YouTube 角川シネマコレクションにて
『大怪獣決闘 ガメラ対バルゴン』
期間限定無料配信で視聴
80年代半ばに夏休み子供スペシャル枠で朝10時台に放映されたのを視て以来だから、実に40数年ぶりに2度目の視聴。そしてそれは初めて視たガメラ映画を現在視聴したらどういう感想になるか?ということでもあり、視聴前から緊張が走った。
80年代半ばは本作の後にガメラ対ギャオスも放映されて、当時はギャオスの方が面白いと感じた。
そしてギャオスは成人後に深夜の映画館で視聴し、確か昨年も配信で視聴して面白さを確認したが、なぜかバルゴンは視聴の機会がなかったから。
感想はメチャメチャ面白い!
ニューギニアから日本に持ち帰った卵から怪獣が生まれて暴れるとかベタな話だが、ベタな話をここまで面白くした高橋二三に驚く。

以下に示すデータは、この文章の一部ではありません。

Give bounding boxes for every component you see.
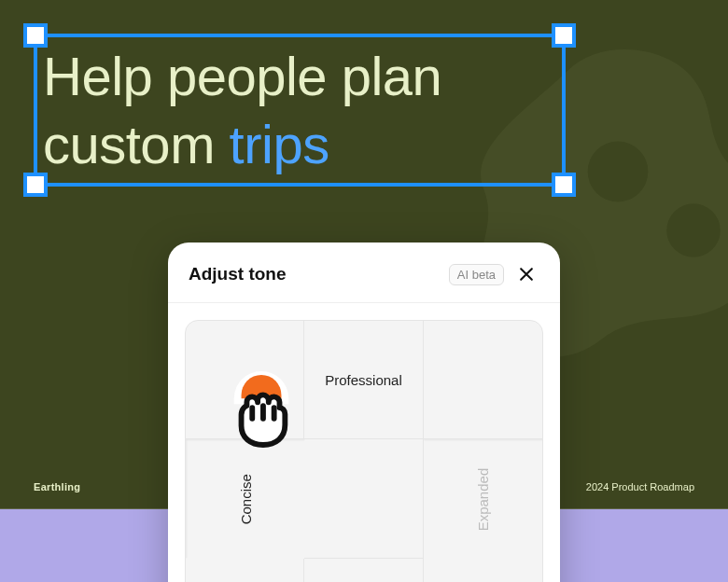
grid-cell-center[interactable] (304, 439, 423, 558)
adjust-tone-panel: Adjust tone AI beta Professional Concise… (168, 242, 560, 582)
tone-grid[interactable]: Professional Concise Expanded (185, 320, 543, 582)
grid-cell[interactable] (186, 559, 304, 582)
headline-line2-prefix: custom (43, 114, 230, 174)
panel-header: Adjust tone AI beta (168, 242, 560, 302)
close-button[interactable] (513, 261, 539, 287)
tone-label-top[interactable]: Professional (304, 321, 423, 439)
grid-cell[interactable] (186, 321, 304, 439)
headline-line1: Help people plan (43, 46, 441, 106)
footer-right-text: 2024 Product Roadmap (586, 481, 694, 492)
panel-title: Adjust tone (189, 264, 440, 284)
grid-cell[interactable] (424, 321, 542, 439)
tone-label-left[interactable]: Concise (186, 439, 304, 558)
svg-point-1 (666, 203, 721, 257)
headline-accent: trips (230, 114, 329, 174)
headline-text[interactable]: Help people plan custom trips (43, 43, 441, 178)
ai-beta-badge: AI beta (449, 264, 504, 285)
resize-handle-br[interactable] (552, 173, 576, 197)
close-icon (517, 265, 536, 284)
tone-label-right[interactable]: Expanded (424, 439, 542, 558)
grid-cell[interactable] (304, 559, 423, 582)
svg-point-0 (588, 142, 649, 202)
grid-cell[interactable] (424, 559, 542, 582)
footer-brand: Earthling (34, 481, 80, 492)
resize-handle-tr[interactable] (552, 23, 576, 48)
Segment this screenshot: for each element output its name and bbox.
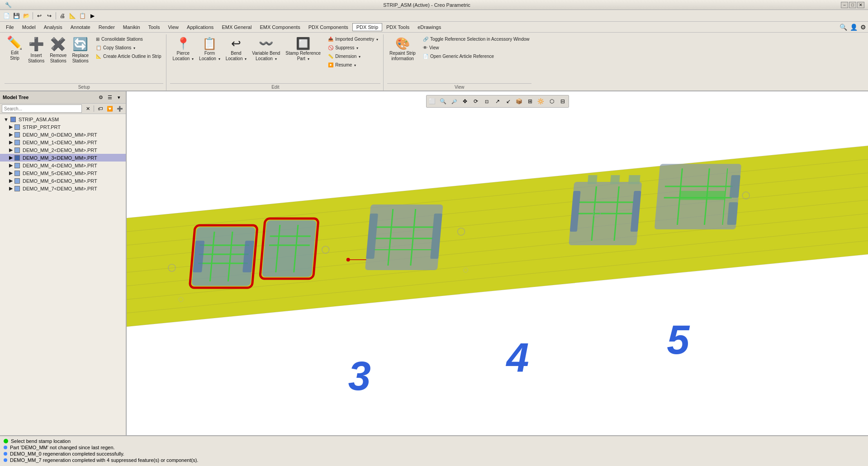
tree-filter2-btn[interactable]: 🔽 xyxy=(106,105,114,113)
qa-undo[interactable]: ↩ xyxy=(35,11,44,20)
create-article-button[interactable]: 📐 Create Article Outline in Strip xyxy=(94,52,163,60)
stamp-reference-button[interactable]: 🔲 Stamp ReferencePart ▾ xyxy=(283,35,323,63)
view-button[interactable]: 👁 View xyxy=(421,44,532,52)
tree-item-demo6[interactable]: ▶ DEMO_MM_6<DEMO_MM>.PRT xyxy=(0,177,126,185)
copy-stations-button[interactable]: 📋 Copy Stations ▾ xyxy=(94,44,163,52)
tree-item-label-demo7: DEMO_MM_7<DEMO_MM>.PRT xyxy=(23,186,97,191)
prt2-box-icon xyxy=(14,147,20,153)
menu-emx-general[interactable]: EMX General xyxy=(218,23,256,31)
consolidate-icon: ⊞ xyxy=(96,37,100,42)
vp-shade-btn[interactable]: ⊞ xyxy=(525,96,535,106)
prt1-box-icon xyxy=(14,140,20,145)
consolidate-stations-button[interactable]: ⊞ Consolidate Stations xyxy=(94,35,163,43)
dimension-button[interactable]: 📏 Dimension ▾ xyxy=(326,52,380,60)
vp-forward-btn[interactable]: ↙ xyxy=(503,96,513,106)
status-line-3: DEMO_MM_0 regeneration completed success… xyxy=(4,451,864,457)
vp-hex-btn[interactable]: ⬡ xyxy=(547,96,557,106)
replace-stations-button[interactable]: 🔄 ReplaceStations xyxy=(70,35,91,65)
menu-applications[interactable]: Applications xyxy=(183,23,218,31)
menu-render[interactable]: Render xyxy=(95,23,119,31)
suppress-button[interactable]: 🚫 Suppress ▾ xyxy=(326,44,380,52)
remove-stations-button[interactable]: ✖️ RemoveStations xyxy=(47,35,69,65)
window-controls: – □ ✕ xyxy=(841,2,864,8)
minimize-button[interactable]: – xyxy=(841,2,848,8)
tree-item-demo1[interactable]: ▶ DEMO_MM_1<DEMO_MM>.PRT xyxy=(0,138,126,146)
status-text-1: Select bend stamp location xyxy=(11,438,71,444)
menu-view[interactable]: View xyxy=(164,23,183,31)
qa-save[interactable]: 💾 xyxy=(12,11,21,20)
qa-redo[interactable]: ↪ xyxy=(45,11,54,20)
tree-columns-btn[interactable]: ☰ xyxy=(106,93,114,101)
tree-item-demo7[interactable]: ▶ DEMO_MM_7<DEMO_MM>.PRT xyxy=(0,185,126,192)
vp-grid-btn[interactable]: ⊟ xyxy=(558,96,568,106)
qa-copy[interactable]: 📋 xyxy=(78,11,87,20)
resume-button[interactable]: ▶️ Resume ▾ xyxy=(326,61,380,69)
close-button[interactable]: ✕ xyxy=(857,2,864,8)
variable-bend-button[interactable]: 〰️ Variable BendLocation ▾ xyxy=(250,35,282,63)
tree-prt5-arrow: ▶ xyxy=(9,170,13,176)
insert-stations-button[interactable]: ➕ InsertStations xyxy=(26,35,47,65)
tree-settings-btn[interactable]: ⚙ xyxy=(97,93,105,101)
imported-geometry-button[interactable]: 📥 Imported Geometry ▾ xyxy=(326,35,380,43)
tree-item-demo5[interactable]: ▶ DEMO_MM_5<DEMO_MM>.PRT xyxy=(0,169,126,177)
tree-search-input[interactable] xyxy=(2,105,82,113)
edit-strip-button[interactable]: ✏️ EditStrip xyxy=(5,35,25,62)
menu-file[interactable]: File xyxy=(2,23,18,31)
viewport-toolbar: ⬜ 🔍 🔎 ✥ ⟳ ⊡ ↗ ↙ 📦 ⊞ 🔆 ⬡ ⊟ xyxy=(426,95,569,108)
vp-box-btn[interactable]: 📦 xyxy=(514,96,524,106)
menu-tools[interactable]: Tools xyxy=(144,23,164,31)
menu-annotate[interactable]: Annotate xyxy=(66,23,95,31)
menu-pdx-strip[interactable]: PDX Strip xyxy=(352,23,382,31)
tree-filter-btn[interactable]: 🏷 xyxy=(96,105,104,113)
create-article-icon: 📐 xyxy=(96,54,101,59)
vp-fit-btn[interactable]: ⬜ xyxy=(427,96,437,106)
form-icon: 📋 xyxy=(202,37,217,51)
menu-model[interactable]: Model xyxy=(18,23,40,31)
tree-item-strip-asm[interactable]: ▼ STRIP_ASM.ASM xyxy=(0,116,126,123)
bend-location-button[interactable]: ↩ BendLocation ▾ xyxy=(223,35,249,63)
qa-print[interactable]: 🖨 xyxy=(58,11,67,20)
vp-zoom-in-btn[interactable]: 🔍 xyxy=(438,96,448,106)
variable-bend-label: Variable BendLocation ▾ xyxy=(252,51,280,62)
menu-emx-components[interactable]: EMX Components xyxy=(256,23,304,31)
repaint-strip-button[interactable]: 🎨 Repaint Stripinformation xyxy=(387,35,418,63)
tree-sep xyxy=(94,105,94,112)
tree-item-demo3[interactable]: ▶ DEMO_MM_3<DEMO_MM>.PRT xyxy=(0,154,126,162)
model-tree-content: ▼ STRIP_ASM.ASM ▶ STRIP_PRT.PRT ▶ DEMO_M… xyxy=(0,114,126,435)
3d-scene[interactable]: 3 4 5 xyxy=(127,91,868,435)
maximize-button[interactable]: □ xyxy=(849,2,856,8)
menu-analysis[interactable]: Analysis xyxy=(40,23,66,31)
menu-manikin[interactable]: Manikin xyxy=(119,23,144,31)
qa-new[interactable]: 📄 xyxy=(2,11,11,20)
tree-close-btn[interactable]: ✕ xyxy=(84,105,92,113)
vp-rotate-btn[interactable]: ⟳ xyxy=(471,96,481,106)
menu-edrawings[interactable]: eDrawings xyxy=(413,23,445,31)
model-tree-header: Model Tree ⚙ ☰ ▾ xyxy=(0,91,126,104)
pierce-location-button[interactable]: 📍 PierceLocation ▾ xyxy=(170,35,196,63)
vp-light-btn[interactable]: 🔆 xyxy=(536,96,546,106)
toggle-reference-button[interactable]: 🔗 Toggle Reference Selection in Accessor… xyxy=(421,35,532,43)
tree-expand-btn[interactable]: ▾ xyxy=(115,93,123,101)
form-location-button[interactable]: 📋 FormLocation ▾ xyxy=(197,35,223,63)
viewport[interactable]: ⬜ 🔍 🔎 ✥ ⟳ ⊡ ↗ ↙ 📦 ⊞ 🔆 ⬡ ⊟ xyxy=(127,91,868,435)
tree-item-demo2[interactable]: ▶ DEMO_MM_2<DEMO_MM>.PRT xyxy=(0,146,126,154)
vp-zoom-out-btn[interactable]: 🔎 xyxy=(449,96,459,106)
bend-icon: ↩ xyxy=(231,37,241,51)
tree-item-strip-prt[interactable]: ▶ STRIP_PRT.PRT xyxy=(0,123,126,131)
search-icon[interactable]: 🔍 xyxy=(840,24,847,31)
vp-pan-btn[interactable]: ✥ xyxy=(460,96,470,106)
qa-open[interactable]: 📂 xyxy=(22,11,31,20)
tree-add-btn[interactable]: ➕ xyxy=(116,105,124,113)
menu-pdx-components[interactable]: PDX Components xyxy=(304,23,352,31)
qa-run[interactable]: ▶ xyxy=(88,11,97,20)
qa-measure[interactable]: 📐 xyxy=(68,11,77,20)
tree-item-demo0[interactable]: ▶ DEMO_MM_0<DEMO_MM>.PRT xyxy=(0,131,126,138)
status-text-4: DEMO_MM_7 regeneration completed with 4 … xyxy=(10,457,198,463)
tree-item-demo4[interactable]: ▶ DEMO_MM_4<DEMO_MM>.PRT xyxy=(0,162,126,169)
vp-back-btn[interactable]: ↗ xyxy=(493,96,503,106)
menu-pdx-tools[interactable]: PDX Tools xyxy=(382,23,413,31)
open-generic-button[interactable]: 📄 Open Generic Article Reference xyxy=(421,52,532,60)
settings-icon[interactable]: ⚙ xyxy=(860,24,866,31)
vp-zoom-area-btn[interactable]: ⊡ xyxy=(482,96,492,106)
suppress-label: Suppress ▾ xyxy=(335,45,358,50)
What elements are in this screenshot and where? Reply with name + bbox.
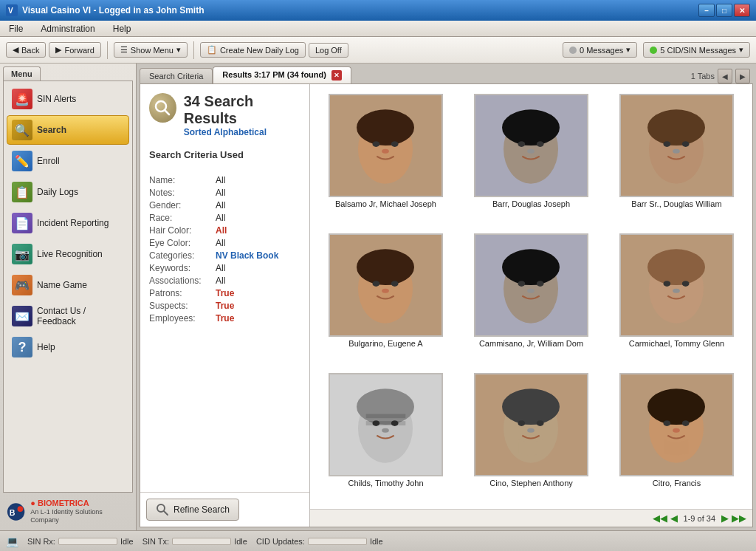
last-page-button[interactable]: ▶▶	[732, 513, 746, 524]
criteria-label: Gender:	[149, 200, 216, 211]
person-card[interactable]: Cammisano, Jr, William Dom	[460, 228, 602, 365]
app-icon: V	[6, 4, 18, 16]
menu-help[interactable]: Help	[110, 22, 134, 35]
help-icon: ?	[12, 337, 32, 357]
criteria-label: Suspects:	[149, 301, 216, 311]
tabs-next-button[interactable]: ▶	[735, 69, 750, 83]
refine-search-button[interactable]: Refine Search	[146, 499, 239, 521]
biometrica-logo-text: ● BIOMETRICA An L-1 Identity Solutions C…	[30, 499, 130, 524]
svg-line-6	[165, 110, 169, 114]
svg-point-37	[537, 281, 544, 287]
svg-point-23	[647, 109, 705, 146]
results-count-block: 34 Search Results Sorted Alphabetical	[184, 93, 300, 146]
svg-point-36	[518, 281, 525, 287]
person-photo	[329, 373, 443, 476]
person-name: Carmichael, Tommy Glenn	[629, 339, 724, 348]
person-name: Cino, Stephen Anthony	[489, 479, 573, 487]
tab-search-criteria[interactable]: Search Criteria	[140, 68, 213, 83]
toolbar: ◀ Back ▶ Forward ☰ Show Menu ▾ 📋 Create …	[0, 37, 756, 64]
first-page-button[interactable]: ◀◀	[653, 513, 667, 524]
svg-rect-52	[366, 421, 406, 425]
sin-rx-item: SIN Rx: Idle	[27, 537, 134, 546]
cid-indicator	[650, 47, 657, 54]
person-name: Barr Sr., Douglas William	[631, 199, 721, 208]
forward-button[interactable]: ▶ Forward	[49, 42, 100, 58]
tab-close-button[interactable]: ✕	[331, 70, 342, 81]
logoff-button[interactable]: Log Off	[309, 43, 348, 58]
close-button[interactable]: ✕	[734, 4, 750, 17]
svg-point-61	[647, 389, 705, 425]
sidebar-item-name-game[interactable]: 🎮 Name Game	[7, 270, 129, 300]
sidebar-item-sin-alerts[interactable]: 🚨 SIN Alerts	[7, 84, 129, 114]
person-card[interactable]: Childs, Timothy John	[315, 368, 457, 504]
svg-point-58	[527, 428, 535, 433]
criteria-value: All	[216, 263, 225, 273]
tabs-prev-button[interactable]: ◀	[718, 69, 732, 83]
person-card[interactable]: Barr Sr., Douglas William	[605, 89, 748, 225]
incident-label: Incident Reporting	[37, 218, 109, 228]
criteria-row: Gender:All	[149, 200, 300, 211]
criteria-row: Employees:True	[149, 313, 300, 324]
next-page-button[interactable]: ▶	[721, 513, 729, 524]
sin-alerts-label: SIN Alerts	[37, 94, 76, 104]
sidebar-item-contact-us[interactable]: ✉️ Contact Us / Feedback	[7, 301, 129, 331]
criteria-value: All	[216, 225, 227, 236]
show-menu-button[interactable]: ☰ Show Menu ▾	[114, 42, 188, 58]
person-card[interactable]: Carmichael, Tommy Glenn	[605, 228, 748, 365]
sidebar-item-incident-reporting[interactable]: 📄 Incident Reporting	[7, 208, 129, 238]
results-count: 34 Search Results	[184, 93, 300, 127]
sidebar-item-live-recognition[interactable]: 📷 Live Recognition	[7, 239, 129, 269]
minimize-button[interactable]: –	[698, 4, 715, 17]
svg-point-35	[502, 249, 560, 285]
messages-label: 0 Messages	[580, 46, 623, 55]
cid-button[interactable]: 5 CID/SIN Messages ▾	[643, 42, 750, 58]
menu-file[interactable]: File	[6, 22, 26, 35]
results-grid: Balsamo Jr, Michael Joseph Barr, Douglas…	[310, 84, 752, 509]
criteria-label: Employees:	[149, 313, 216, 324]
maximize-button[interactable]: □	[716, 4, 732, 17]
svg-point-41	[647, 249, 705, 285]
svg-point-13	[391, 141, 399, 147]
page-info: 1-9 of 34	[684, 514, 715, 523]
svg-point-62	[663, 420, 670, 426]
messages-dropdown-icon: ▾	[626, 45, 630, 55]
criteria-list: Name:AllNotes:AllGender:AllRace:AllHair …	[140, 175, 309, 324]
criteria-label: Race:	[149, 213, 216, 223]
person-card[interactable]: Cino, Stephen Anthony	[460, 368, 602, 504]
svg-point-11	[357, 109, 414, 146]
sidebar-item-enroll[interactable]: ✏️ Enroll	[7, 146, 129, 176]
person-photo	[619, 233, 734, 337]
person-card[interactable]: Citro, Francis	[605, 368, 748, 504]
tab-results[interactable]: Results 3:17 PM (34 found) ✕	[213, 66, 351, 83]
results-pane: Balsamo Jr, Michael Joseph Barr, Douglas…	[310, 84, 752, 527]
person-name: Childs, Timothy John	[348, 479, 423, 487]
sin-rx-bar	[58, 538, 117, 545]
criteria-value: All	[216, 213, 225, 223]
person-name: Barr, Douglas Joseph	[492, 199, 570, 208]
svg-point-26	[673, 149, 680, 154]
separator-2	[193, 41, 194, 59]
criteria-label: Hair Color:	[149, 225, 216, 236]
person-photo	[619, 373, 734, 476]
back-icon: ◀	[13, 45, 18, 55]
sidebar-item-help[interactable]: ? Help	[7, 332, 129, 362]
prev-page-button[interactable]: ◀	[670, 513, 678, 524]
back-button[interactable]: ◀ Back	[6, 42, 46, 58]
criteria-row: Suspects:True	[149, 301, 300, 311]
incident-icon: 📄	[12, 213, 32, 233]
sidebar-item-search[interactable]: 🔍 Search	[7, 115, 129, 145]
person-card[interactable]: Balsamo Jr, Michael Joseph	[315, 89, 457, 225]
criteria-row: Patrons:True	[149, 288, 300, 298]
menu-adminstration[interactable]: Adminstration	[38, 22, 97, 35]
create-log-button[interactable]: 📋 Create New Daily Log	[200, 42, 306, 58]
person-photo	[329, 233, 443, 337]
criteria-value: NV Black Book	[216, 250, 278, 261]
person-card[interactable]: Barr, Douglas Joseph	[460, 89, 602, 225]
person-name: Citro, Francis	[653, 479, 701, 487]
person-photo	[474, 233, 588, 337]
person-card[interactable]: Bulgarino, Eugene A	[315, 228, 457, 365]
results-search-icon	[149, 93, 176, 123]
sidebar-item-daily-logs[interactable]: 📋 Daily Logs	[7, 177, 129, 207]
person-name: Bulgarino, Eugene A	[348, 339, 422, 348]
messages-button[interactable]: 0 Messages ▾	[563, 42, 637, 58]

高橋二三と言えば科学考証を無視した荒唐無稽な話を書く人と思っていたし、ガメラのキャラクターからしてまさにそれなのだが、本作はかなり真面目な方な脚本。人間ドラマがシッカリしているし、ちゃんと自衛隊がマトモな意見を言う科学者に協力を求めて作戦を展開する。人間ドラマも欲深い男達の夢と友情が、卵を宝石と勘違いして手に入れたことで崩れていく様子が素晴らしい。
主人公は仲間に裏切られて改心し、自らの過ちが招いたバルゴンの退治に全力を尽くす熱血漢だが、裏切るのが見え見えな小野寺が最高!
顔からしてコイツ裏切るなって思う顔(笑)
仲間の足に蠍が這っているのを見て動揺するところはまだ可愛げがあるが、開き直って悪の道へとまっしぐらな転落するクズ男ぶりが素敵!
バルゴンに喰われた唯一の人間。
バルゴンに襲われた市街地にトランジスタラジオが転がり、聞く人のいないニュースを流していたら車に轢かれて壊される場面も好き。
人類の知恵と努力が欲にまみれた1人の愚か者のために今1歩及ばないのも、ガメラの出番がなくなるから当然の流れで、凍りついた大坂城をガメラが炎で解凍する場面に遊び心を感じる。
兄を失い天涯孤独になった主人公が、エレンと共に生きる道を見つけるラストもベタだが好き。
ガメラシリーズ定番の子供達が騒がしい展開もなく、怪獣が出ないドラマパートも長く、子供の頃に視た時は退屈だったが、現在はそこが好き。